* _To do_
If a line in the data has the string "Options", please show it.

* _Data shown_
_____
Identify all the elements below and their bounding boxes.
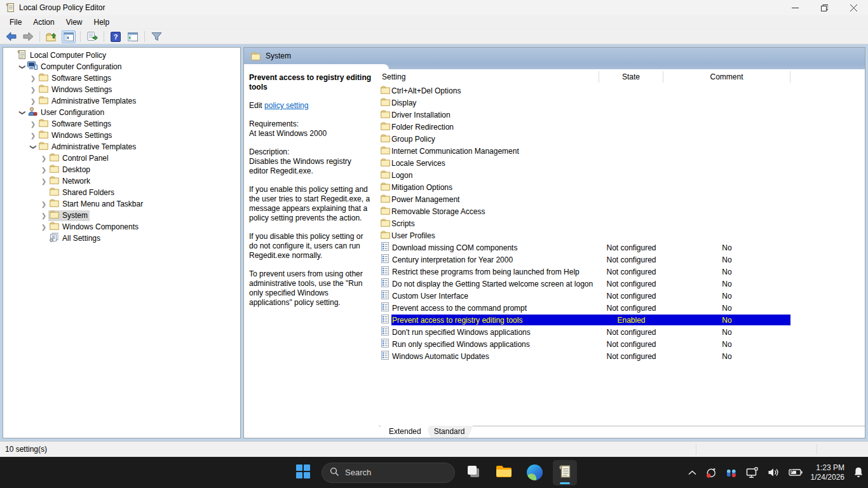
chevron-right-icon[interactable]: ❯ <box>39 155 48 162</box>
list-row[interactable]: Removable Storage Access <box>379 205 865 217</box>
chevron-right-icon[interactable]: ❯ <box>39 178 48 185</box>
app-alert-icon[interactable] <box>726 467 738 478</box>
forward-icon[interactable] <box>21 30 35 43</box>
sync-alert-icon[interactable] <box>705 466 717 479</box>
battery-icon[interactable] <box>789 468 803 477</box>
folder-icon <box>379 98 391 108</box>
tree-item[interactable]: All Settings <box>3 233 240 244</box>
list-row[interactable]: Prevent access to registry editing tools… <box>379 314 865 326</box>
tree-item[interactable]: ❯Network <box>3 175 240 187</box>
folder-icon <box>38 97 48 106</box>
tree-item[interactable]: ❯Software Settings <box>3 118 240 130</box>
notification-bell-icon[interactable] <box>853 466 864 478</box>
setting-state: Not configured <box>599 268 663 276</box>
restore-button[interactable] <box>810 0 839 15</box>
row-cells: Century interpretation for Year 2000Not … <box>391 254 790 265</box>
menu-action[interactable]: Action <box>27 17 60 28</box>
chevron-right-icon[interactable]: ❯ <box>39 224 48 231</box>
back-icon[interactable] <box>4 30 18 43</box>
chevron-right-icon[interactable]: ❯ <box>39 201 48 208</box>
folder-icon <box>379 110 391 120</box>
list-row[interactable]: Don't run specified Windows applications… <box>379 326 865 338</box>
display-device-icon[interactable] <box>746 467 759 478</box>
tree-item[interactable]: Local Computer Policy <box>3 50 240 61</box>
column-header-comment[interactable]: Comment <box>663 71 790 83</box>
tree-item[interactable]: ❯Administrative Templates <box>3 141 240 152</box>
minimize-button[interactable] <box>780 0 810 15</box>
export-list-icon[interactable] <box>85 30 99 43</box>
filter-icon[interactable] <box>149 30 163 43</box>
tree-item[interactable]: ❯Windows Components <box>3 221 240 233</box>
task-view-button[interactable] <box>461 460 485 485</box>
policy-setting-icon <box>379 351 391 362</box>
list-row[interactable]: Internet Communication Management <box>379 145 865 157</box>
list-row[interactable]: Windows Automatic UpdatesNot configuredN… <box>379 350 865 362</box>
up-folder-icon[interactable] <box>44 30 58 43</box>
tree-item[interactable]: Shared Folders <box>3 187 240 198</box>
chevron-right-icon[interactable]: ❯ <box>29 132 37 139</box>
chevron-down-icon[interactable]: ❯ <box>30 142 37 151</box>
list-row[interactable]: Folder Redirection <box>379 121 865 133</box>
chevron-down-icon[interactable]: ❯ <box>19 108 26 117</box>
chevron-right-icon[interactable]: ❯ <box>29 121 37 128</box>
search-input[interactable]: Search <box>322 463 455 483</box>
file-explorer-button[interactable] <box>492 460 516 485</box>
menu-help[interactable]: Help <box>88 17 116 28</box>
tree-item[interactable]: ❯Computer Configuration <box>3 61 240 72</box>
tree-item[interactable]: ❯System <box>3 210 240 221</box>
tree-item[interactable]: ❯Control Panel <box>3 152 240 164</box>
tab-extended[interactable]: Extended <box>381 426 430 438</box>
setting-name: Windows Automatic Updates <box>391 352 599 361</box>
chevron-up-icon[interactable] <box>688 470 696 475</box>
list-row[interactable]: Do not display the Getting Started welco… <box>379 278 865 290</box>
list-row[interactable]: Century interpretation for Year 2000Not … <box>379 254 865 266</box>
tree-item[interactable]: ❯Desktop <box>3 164 240 175</box>
list-row[interactable]: Run only specified Windows applicationsN… <box>379 338 865 350</box>
start-button[interactable] <box>291 460 315 485</box>
menu-view[interactable]: View <box>60 17 88 28</box>
taskbar-clock[interactable]: 1:23 PM 1/24/2026 <box>811 463 844 482</box>
list-row[interactable]: Mitigation Options <box>379 181 865 193</box>
edit-policy-setting-link[interactable]: policy setting <box>264 101 308 110</box>
chevron-right-icon[interactable]: ❯ <box>29 86 37 93</box>
list-row[interactable]: Display <box>379 97 865 109</box>
setting-comment: No <box>663 280 790 288</box>
chevron-right-icon[interactable]: ❯ <box>29 75 37 82</box>
tree-item[interactable]: ❯Windows Settings <box>3 84 240 95</box>
menu-file[interactable]: File <box>4 17 27 28</box>
list-row[interactable]: Scripts <box>379 217 865 229</box>
list-row[interactable]: Logon <box>379 169 865 181</box>
list-row[interactable]: Custom User InterfaceNot configuredNo <box>379 290 865 302</box>
chevron-right-icon[interactable]: ❯ <box>39 212 48 219</box>
edge-button[interactable] <box>522 460 546 485</box>
tree-item[interactable]: ❯Windows Settings <box>3 130 240 141</box>
chevron-right-icon[interactable]: ❯ <box>29 98 37 105</box>
list-row[interactable]: Download missing COM componentsNot confi… <box>379 241 865 254</box>
close-button[interactable] <box>839 0 868 15</box>
column-header-setting[interactable]: Setting <box>379 71 599 83</box>
gpedit-taskbar-button[interactable] <box>553 460 577 485</box>
new-window-icon[interactable] <box>126 30 140 43</box>
tree-item[interactable]: ❯Software Settings <box>3 72 240 84</box>
volume-icon[interactable] <box>768 467 780 478</box>
list-row[interactable]: Prevent access to the command promptNot … <box>379 302 865 314</box>
list-row[interactable]: Group Policy <box>379 133 865 145</box>
subfolder-label: Logon <box>391 171 412 180</box>
folder-icon <box>379 170 391 180</box>
list-row[interactable]: User Profiles <box>379 229 865 241</box>
setting-state: Not configured <box>599 280 663 288</box>
list-row[interactable]: Power Management <box>379 193 865 205</box>
tree-item[interactable]: ❯Administrative Templates <box>3 95 240 107</box>
list-row[interactable]: Driver Installation <box>379 109 865 121</box>
console-tree-toggle-icon[interactable] <box>62 30 76 43</box>
list-row[interactable]: Ctrl+Alt+Del Options <box>379 85 865 97</box>
chevron-down-icon[interactable]: ❯ <box>19 62 26 71</box>
chevron-right-icon[interactable]: ❯ <box>39 166 48 173</box>
tree-item[interactable]: ❯User Configuration <box>3 107 240 118</box>
list-row[interactable]: Locale Services <box>379 157 865 169</box>
help-icon[interactable]: ? <box>109 30 123 43</box>
column-header-state[interactable]: State <box>599 71 663 83</box>
tree-item[interactable]: ❯Start Menu and Taskbar <box>3 198 240 210</box>
tab-standard[interactable]: Standard <box>426 426 473 438</box>
list-row[interactable]: Restrict these programs from being launc… <box>379 266 865 278</box>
_____
* _Result for this exercise_
list-row[interactable]: Mitigation Options <box>379 181 865 193</box>
list-row[interactable]: Ctrl+Alt+Del Options <box>379 85 865 97</box>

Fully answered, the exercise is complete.